When DistServe and Splitwise introduced PD disaggregation in 2024, the dominant inference workload was single-turn API queries -- one prompt in, one response out. That workload still exists. It is no longer the center of gravity. Chatbots, coding assistants, agentic systems -- the workloads consuming the most GPU-hours in 2026 are multi-turn by design. Multiple rounds per session. KV state accumulating across turns. Conversation history growing with each exchange.

The architecture that was correct for single-turn queries has a structural inefficiency for multi-turn that grows with session length: every turn sends the full history back to prefill, regardless of how much of that history the decode node already processed. The overhead is not constant. It compounds with conversation length. At session turn 10, the prefill node is recomputing 9 turns of prior conversation output. That's 9 turns of content that the decode node generated, cached, and had the architecture then discard.

PPD is a surgical fix. It doesn't replace PD disaggregation. It adds a routing decision layer that asks, for each request, whether the append-prefill is small enough to run locally. The algorithm is simple. The implementation extends standard vLLM disaggregated serving. The fallback to standard PD behavior is always available.

the architecture was designed for single-turn.

the workload is multi-turn.

99% of turn 2+ prefill cost is recomputing what the decode node already computed.

the number isn't from a benchmark. it's from real chatgpt conversations.
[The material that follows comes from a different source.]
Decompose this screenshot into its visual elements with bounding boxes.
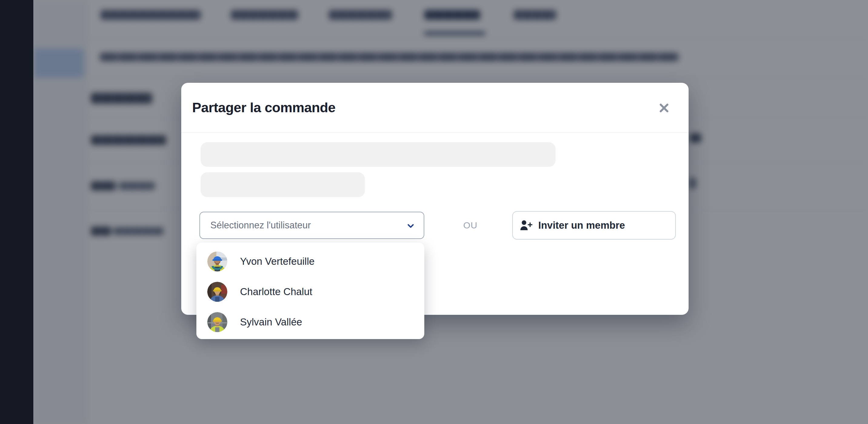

68% ttft reduction on turn 2+ from routing append-prefill locally. the transfer you were paying was the cost of an architecture assumption that was correct in 2024 and wrong in 2026.

P.S. The PrefillShare paper (February 2026) takes this one level further for multi-agent workloads: when multiple fine-tuned models are serving the same agentic session and sharing a common system prompt prefix, each model currently computes and caches that prefix independently. PrefillShare proposes a shared prefill module that computes the common prefix once and distributes the KV cache to all decode nodes, regardless of which model variant they're running. At 4-agent workflows with shared prefixes, the GPU budget required to serve the session drops significantly because one set of prefill GPUs is doing the work that four independent prefill nodes were doing before. Cross-model KV sharing without retraining. It's in vLLM extension form and not merged to main yet. It's the natural next step after PPD if you're running agentic workloads with shared context.